This last bit of advice is probably the hardest to plan for. Planning is the antithesis of spontaneity. But Coletta had some advice on how to load the dice to improve the odds of serendipity happening. "Don't go 'buffalo hunting' to score large corporate relocations, but rather focus on supporting small, local businesses downtown." The more players you have in the game, the more often someone will roll a winning number. Lots of small winners can help fill in the gaps between the really big events, increasing the odds of stumbling onto some fun any day of the year. (Aside to city fathers: using new zoning laws to snuff out seedlings of life like the ashes of a hookah pipe is the exact opposite of nurturing "fun.")
So, back to the original question: is Richardson screwed? Richardson's smaller size compared to Dallas makes it that much harder to create the urban vibrancy Coletta describes. But Richardson is headed in the right direction. Is it moving fast enough? Does it have the civic spirit to double down? The future prosperity of Richardson hangs in the balance.
9 comments:
Richardson may be screwed. I don't have demographic data to back it up, but Richardson seems to skew old to me. Coletta talks about the kind of cities young people desire. I don't know if the older Richardson citizens will approve of changes to increase density and improve walkability.
Fred, thanks for the feedback. Richardson does skew old, as you say. But if an aging Baby Boomer like me can see the need for Richardson to reinvent itself, I'm not giving up on the other old codgers here, either. ;-)
When talking about urban planning, people often make the mistake of looking in the "now." Fred makes that mistake when looking at Richardson's current demographics. These types of planning demographics are about longer trends.
A few things about this entry. Simek doesn't know squat. He is art writer so says his bio: "Peter Simek is the arts editor for D Magazine, where he manages, edits, and serves as the primary movie critic and reporter for FrontRow." The rest gets worse from there. He is just the guy I want stitching together the long term consequences of urban growth trends and urban form changes. uh-huh. I am told by someone in attendance that his take is completely wrong and the talk had little to do with what he wrote about. Even so, let's consider it with Mark's question.
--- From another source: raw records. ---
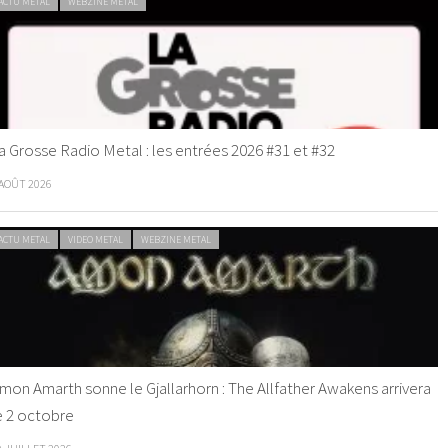
ACTU METAL
WEBZINE METAL
a Grosse Radio Metal : les entrées 2026 #31 et #32
 AOÛT 2026
ACTU METAL
VIDEO METAL
WEBZINE METAL
mon Amarth sonne le Gjallarhorn : The Allfather Awakens arrivera
e 2 octobre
Is Richardson screwed? Maybe yes. Maybe no.
Let us dispense with the whole "stumble onto fun" thing because it is mostly ridiculous. Did suburbs grow and lay waste to America's central cities because they were fun places? Having been to China in three different huge cities, (and Hanoi, Vietnam for that matter) I can say that successful thriving urban cities do not have to have the "stumble onto fun" factor. In fact, thriving parts of places I visited in China (including some parts of Hong Kong) were the antithesis of fun. Places where there is stumbling fun can come and go rapidly (Dallas Alley, original Deep Ellum, revived Deep Ellum of the 1980s, and so on.)
That also can run into tension with the hypothesis that leadership is one of the four pillars. Is the person that is looking for the "stumble onto fun" factor as a serious reason to choose one place over another going to be the person that roots down and becomes a future leader of a locale? Less likely I'd say as compared to someone who puts the "stumble" criteria down several notches and looks to economic opportunity and to an extent family appropriate opportunity. I'll put economic roots and family commitment over the stumble factor as an indicator of potential future leadership any day.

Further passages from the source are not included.